Lesson No. 4: Make Sure the Pipeline Is Strong. The company also recently received FDA approval for a new generic version of Cataflam, a drug used to treat arthritis, which shares the nonbranded market with just one other company. This one is estimated to contribute five cents per share in the September quarter. While this is a relatively small product for Teva, the company's pipeline does look promising. It has 17 new compounds in the hopper, 16 of which do not currently face competition. Plus, Teva has access to part of Biovail's pipeline, as well. (Unfortunately, for competitive reasons, generic companies do not disclose what drugs they are working on.)

"The lifeblood for these companies is new products," says Ken Nover of A.G. Edwards. The number of drugs it has in its pipeline may not be a guarantee of future success. "[But] the level still gives you an indication of the company's activity," he explains.

Teva should also see some cost savings from economies of scale at other smaller drug companies it recently acquired in Europe. This could contribute up to $25 million. Add it all up, and analysts expect the company's earnings to increase almost 30% in 1999. And although Teva's shares have moved up 10% in the past few weeks, Robert Goldman of Josephthal & Co. does not believe the stock price reflects its future prospects. This company just rebounded with other small caps and Israeli companies. "It is more a function of it being up with the rest of the market," he says.

ING Baring Furman Selz's Flynn estimates that Teva's shares could reach $50 within the next 12 months.
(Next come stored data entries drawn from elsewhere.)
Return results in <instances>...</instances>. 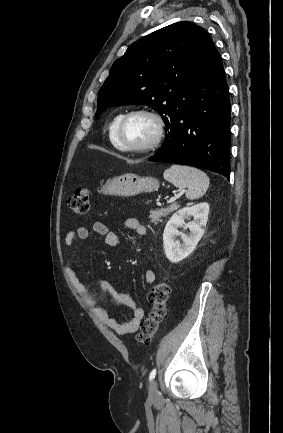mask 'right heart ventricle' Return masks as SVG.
Returning <instances> with one entry per match:
<instances>
[{
	"label": "right heart ventricle",
	"mask_w": 283,
	"mask_h": 433,
	"mask_svg": "<svg viewBox=\"0 0 283 433\" xmlns=\"http://www.w3.org/2000/svg\"><path fill=\"white\" fill-rule=\"evenodd\" d=\"M123 114H124L123 112L116 113L112 117V119L109 123V126H108V136H109L110 142L118 150H120V149H119L117 142H116V139H115V129H116V126H117L119 120L123 116Z\"/></svg>",
	"instance_id": "e07e8e85"
}]
</instances>
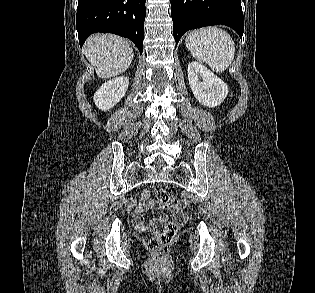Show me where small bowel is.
<instances>
[{
    "instance_id": "c3829d8e",
    "label": "small bowel",
    "mask_w": 315,
    "mask_h": 293,
    "mask_svg": "<svg viewBox=\"0 0 315 293\" xmlns=\"http://www.w3.org/2000/svg\"><path fill=\"white\" fill-rule=\"evenodd\" d=\"M150 190L145 189L139 199L138 203L133 211V222L136 226V228L140 230H145L147 229V224L144 222L143 219V213H145L149 208L154 207V208H164L167 209L168 206L165 204H160L158 202H150ZM170 213H173V210H170ZM168 220V215L166 213H161L158 217L153 218L150 221V227L152 230H162L163 224Z\"/></svg>"
}]
</instances>
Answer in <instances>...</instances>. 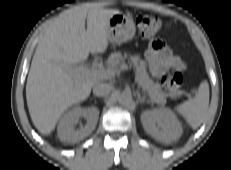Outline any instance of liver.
Instances as JSON below:
<instances>
[{
    "label": "liver",
    "instance_id": "obj_1",
    "mask_svg": "<svg viewBox=\"0 0 231 170\" xmlns=\"http://www.w3.org/2000/svg\"><path fill=\"white\" fill-rule=\"evenodd\" d=\"M119 10L76 6L46 29L33 56L26 83V100L34 126L49 135L73 104L86 100L98 78L70 71L89 54L108 47L109 19ZM87 18V29L85 21Z\"/></svg>",
    "mask_w": 231,
    "mask_h": 170
}]
</instances>
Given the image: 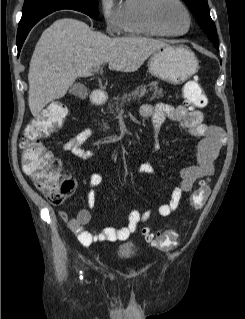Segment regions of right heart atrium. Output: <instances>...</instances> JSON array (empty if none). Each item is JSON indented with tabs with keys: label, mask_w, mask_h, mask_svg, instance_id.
I'll return each instance as SVG.
<instances>
[{
	"label": "right heart atrium",
	"mask_w": 245,
	"mask_h": 319,
	"mask_svg": "<svg viewBox=\"0 0 245 319\" xmlns=\"http://www.w3.org/2000/svg\"><path fill=\"white\" fill-rule=\"evenodd\" d=\"M100 11L109 34H118L122 31L120 19V4L117 0H100Z\"/></svg>",
	"instance_id": "obj_1"
}]
</instances>
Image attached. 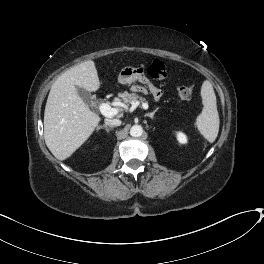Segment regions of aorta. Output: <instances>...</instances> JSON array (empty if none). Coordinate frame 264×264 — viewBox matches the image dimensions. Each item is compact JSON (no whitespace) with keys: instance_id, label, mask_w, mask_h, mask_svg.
<instances>
[{"instance_id":"1","label":"aorta","mask_w":264,"mask_h":264,"mask_svg":"<svg viewBox=\"0 0 264 264\" xmlns=\"http://www.w3.org/2000/svg\"><path fill=\"white\" fill-rule=\"evenodd\" d=\"M143 133V128L141 125H133L130 129V135L132 137H140Z\"/></svg>"}]
</instances>
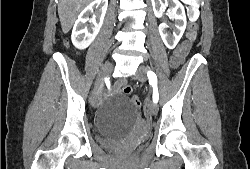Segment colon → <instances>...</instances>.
Wrapping results in <instances>:
<instances>
[{"instance_id": "colon-1", "label": "colon", "mask_w": 250, "mask_h": 169, "mask_svg": "<svg viewBox=\"0 0 250 169\" xmlns=\"http://www.w3.org/2000/svg\"><path fill=\"white\" fill-rule=\"evenodd\" d=\"M198 23L196 20H189L188 22V32H187V37L188 39H194L196 34H197V28H198ZM61 43H72V38H61ZM178 53L175 55H170L169 57L171 58L169 61V66H171V69H179V61H178ZM183 55V54H181ZM131 85H124L123 87V95H130V90H131ZM132 102H134L135 108L138 111L141 105V99L140 95H133L132 97ZM138 115L140 114L139 112L137 113Z\"/></svg>"}]
</instances>
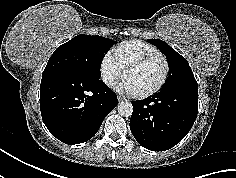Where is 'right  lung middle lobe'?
Listing matches in <instances>:
<instances>
[{
  "mask_svg": "<svg viewBox=\"0 0 236 178\" xmlns=\"http://www.w3.org/2000/svg\"><path fill=\"white\" fill-rule=\"evenodd\" d=\"M114 43L101 36L78 35L54 51L43 74L62 72L100 79L102 58Z\"/></svg>",
  "mask_w": 236,
  "mask_h": 178,
  "instance_id": "dd1d6c3e",
  "label": "right lung middle lobe"
}]
</instances>
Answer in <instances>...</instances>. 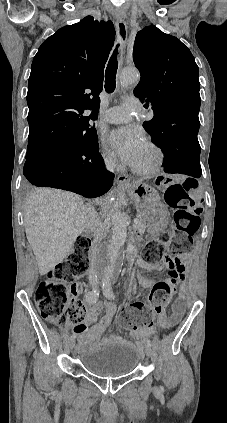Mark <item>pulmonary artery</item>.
Here are the masks:
<instances>
[{"instance_id": "pulmonary-artery-1", "label": "pulmonary artery", "mask_w": 227, "mask_h": 423, "mask_svg": "<svg viewBox=\"0 0 227 423\" xmlns=\"http://www.w3.org/2000/svg\"><path fill=\"white\" fill-rule=\"evenodd\" d=\"M135 108L133 101H125L119 106L112 107L106 111H102L100 116L103 121L109 124H124L132 120V112ZM139 120H151L153 113L151 111H139L137 113Z\"/></svg>"}]
</instances>
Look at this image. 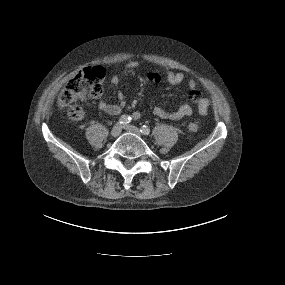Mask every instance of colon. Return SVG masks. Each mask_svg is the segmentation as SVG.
<instances>
[{
    "label": "colon",
    "instance_id": "1",
    "mask_svg": "<svg viewBox=\"0 0 285 285\" xmlns=\"http://www.w3.org/2000/svg\"><path fill=\"white\" fill-rule=\"evenodd\" d=\"M103 78L104 71L101 67L90 66L67 82L58 97V105L61 108H68V116L71 120L78 121L83 118V109L77 102L98 97L102 93ZM199 127L196 121L188 124L190 132L198 131Z\"/></svg>",
    "mask_w": 285,
    "mask_h": 285
}]
</instances>
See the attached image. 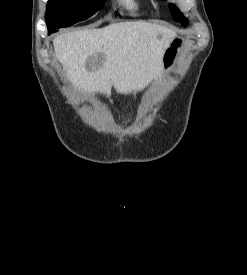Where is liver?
I'll return each instance as SVG.
<instances>
[{
    "instance_id": "liver-1",
    "label": "liver",
    "mask_w": 247,
    "mask_h": 275,
    "mask_svg": "<svg viewBox=\"0 0 247 275\" xmlns=\"http://www.w3.org/2000/svg\"><path fill=\"white\" fill-rule=\"evenodd\" d=\"M175 33L144 21L61 34L53 40L67 78L88 93L130 94L143 90L163 72L162 58Z\"/></svg>"
}]
</instances>
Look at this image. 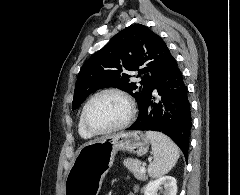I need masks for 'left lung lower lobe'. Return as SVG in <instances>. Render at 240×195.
Returning a JSON list of instances; mask_svg holds the SVG:
<instances>
[{
	"label": "left lung lower lobe",
	"mask_w": 240,
	"mask_h": 195,
	"mask_svg": "<svg viewBox=\"0 0 240 195\" xmlns=\"http://www.w3.org/2000/svg\"><path fill=\"white\" fill-rule=\"evenodd\" d=\"M158 93L157 101L152 95ZM190 102L183 75L172 57L148 91L137 120L127 130L159 131L169 136L188 155L192 126Z\"/></svg>",
	"instance_id": "left-lung-lower-lobe-1"
}]
</instances>
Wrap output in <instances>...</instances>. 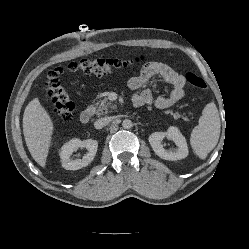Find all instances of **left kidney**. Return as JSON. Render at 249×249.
I'll return each instance as SVG.
<instances>
[{"mask_svg": "<svg viewBox=\"0 0 249 249\" xmlns=\"http://www.w3.org/2000/svg\"><path fill=\"white\" fill-rule=\"evenodd\" d=\"M166 136L176 144L178 147L176 151H166L164 149L161 141ZM148 140L153 151L164 160H180L187 157L189 153L186 139L177 127L171 126L167 132H154L149 136Z\"/></svg>", "mask_w": 249, "mask_h": 249, "instance_id": "5707ae66", "label": "left kidney"}]
</instances>
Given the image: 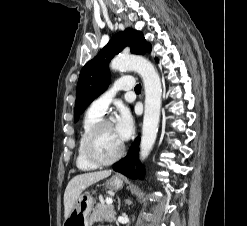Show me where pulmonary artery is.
<instances>
[{
  "mask_svg": "<svg viewBox=\"0 0 247 226\" xmlns=\"http://www.w3.org/2000/svg\"><path fill=\"white\" fill-rule=\"evenodd\" d=\"M132 88H134V79L131 76L119 78L110 89L93 100L90 105V110L100 116L104 115L118 91H127Z\"/></svg>",
  "mask_w": 247,
  "mask_h": 226,
  "instance_id": "obj_1",
  "label": "pulmonary artery"
}]
</instances>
He came up with this number by using the company's historical P/E of 25 times, a valuation that is below Teva's estimated growth rate. That would be an increase of 26% from where the stock currently trades.

The toughest question becomes when to sell Teva and other generic drug stocks. Sorry, there is no rule of thumb here. You just have to keep watching the stock and exit it before earnings start to decline. We know, easier said than done. Our advice: If you start to make some decent money with a generic drug stock, don't be greedy. Manic-depressives can be incredibly charming, but only when they're not depressed.